Task item = Should any entry include an image, skip the image and copy the entry exactly.

Material supplied =
────────────────────────────────────────
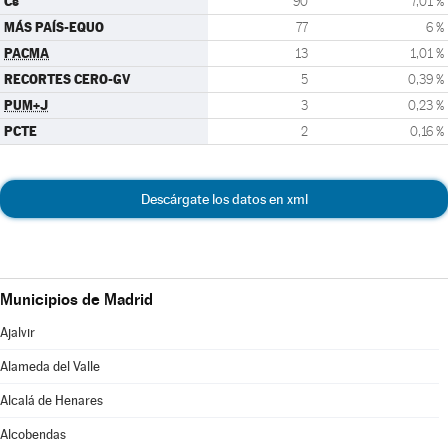
Cs
90
7,01 %
MÁS PAÍS-EQUO
77
6 %
PACMA
13
1,01 %
RECORTES CERO-GV
5
0,39 %
PUM+J
3
0,23 %
PCTE
2
0,16 %
Descárgate los datos en xml
Municipios de Madrid
Ajalvir
Alameda del Valle
Alcalá de Henares
Alcobendas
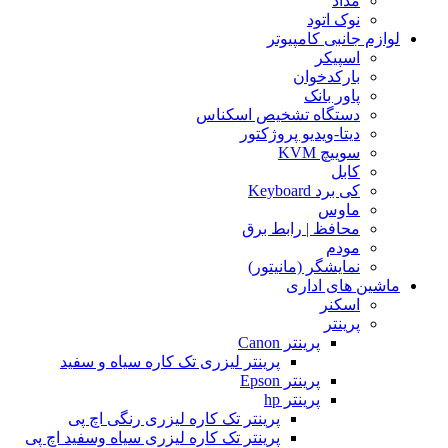
مداد
نوک اتود
لوازم جانبی کامپیوتر
اسپیکر
بارکدخوان
پاور بانک
دستگاه تشخیص اسکناس
دیتا-ویدیو پروژکتور
سوییچ KVM
کابل
کی برد Keyboard
ماوس
محافظ | رابط برق
مودم
نمایشگر (مانیتور)
ماشین های اداری
اسکنر
پرینتر
پرینتر Canon
پرینتر لیزری تک کاره سیاه و سفید
پرینتر Epson
پرینتر hp
پرینتر تک کاره لیزری رنگی اچ پی
پرینتر تک کاره لیزری سیاه وسفید اچ پی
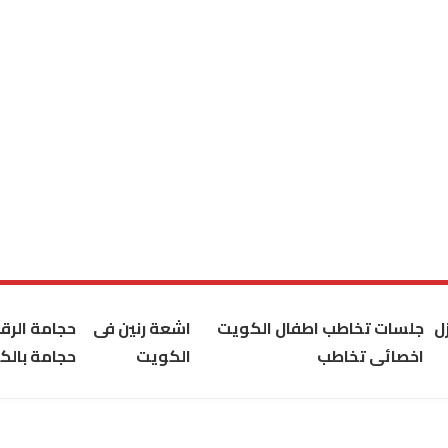
ل
جلسات تخاطب اطفال الكويت
اشعة رنين فى
حجامة الر
اخصائى تخاطب
الكويت
حجامة بالك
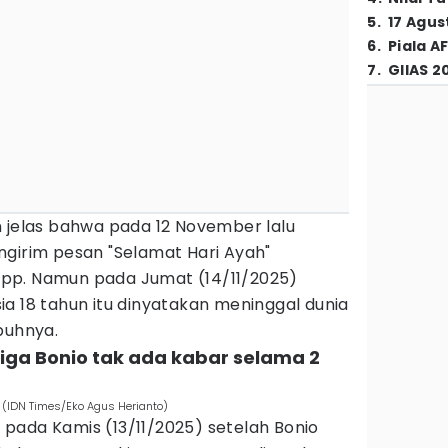
5
.
17 Agus
6
.
Piala A
7
.
GIIAS 2
n jelas bahwa pada 12 November lalu
ngirim pesan "Selamat Hari Ayah"
pp. Namun pada Jumat (14/11/2025)
a 18 tahun itu dinyatakan meninggal dunia
buhnya.
riga Bonio tak ada kabar selama 2
i (IDN Times/Eko Agus Herianto)
pada Kamis (13/11/2025) setelah Bonio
────────────────────────────────────────
Result of this task =
Cs
90
7,01 %
MÁS PAÍS-EQUO
77
6 %
PACMA
13
1,01 %
RECORTES CERO-GV
5
0,39 %
PUM+J
3
0,23 %
PCTE
2
0,16 %
Descárgate los datos en xml
Municipios de Madrid
Ajalvir
Alameda del Valle
Alcalá de Henares
Alcobendas
مداد
نوک اتود
لوازم جانبی کامپیوتر
اسپیکر
بارکدخوان
پاور بانک
دستگاه تشخیص اسکناس
دیتا-ویدیو پروژکتور
سوییچ KVM
کابل
کی برد Keyboard
ماوس
محافظ | رابط برق
مودم
نمایشگر (مانیتور)
ماشین های اداری
اسکنر
پرینتر
پرینتر Canon
پرینتر لیزری تک کاره سیاه و سفید
پرینتر Epson
پرینتر hp
پرینتر تک کاره لیزری رنگی اچ پی
پرینتر تک کاره لیزری سیاه وسفید اچ پی
ل
جلسات تخاطب اطفال الكويت
اشعة رنين فى
حجامة الر
اخصائى تخاطب
الكويت
حجامة بالك
5
.
17 Agus
6
.
Piala A
7
.
GIIAS 2
n jelas bahwa pada 12 November lalu
ngirim pesan "Selamat Hari Ayah"
pp. Namun pada Jumat (14/11/2025)
a 18 tahun itu dinyatakan meninggal dunia
buhnya.
riga Bonio tak ada kabar selama 2
i (IDN Times/Eko Agus Herianto)
pada Kamis (13/11/2025) setelah Bonio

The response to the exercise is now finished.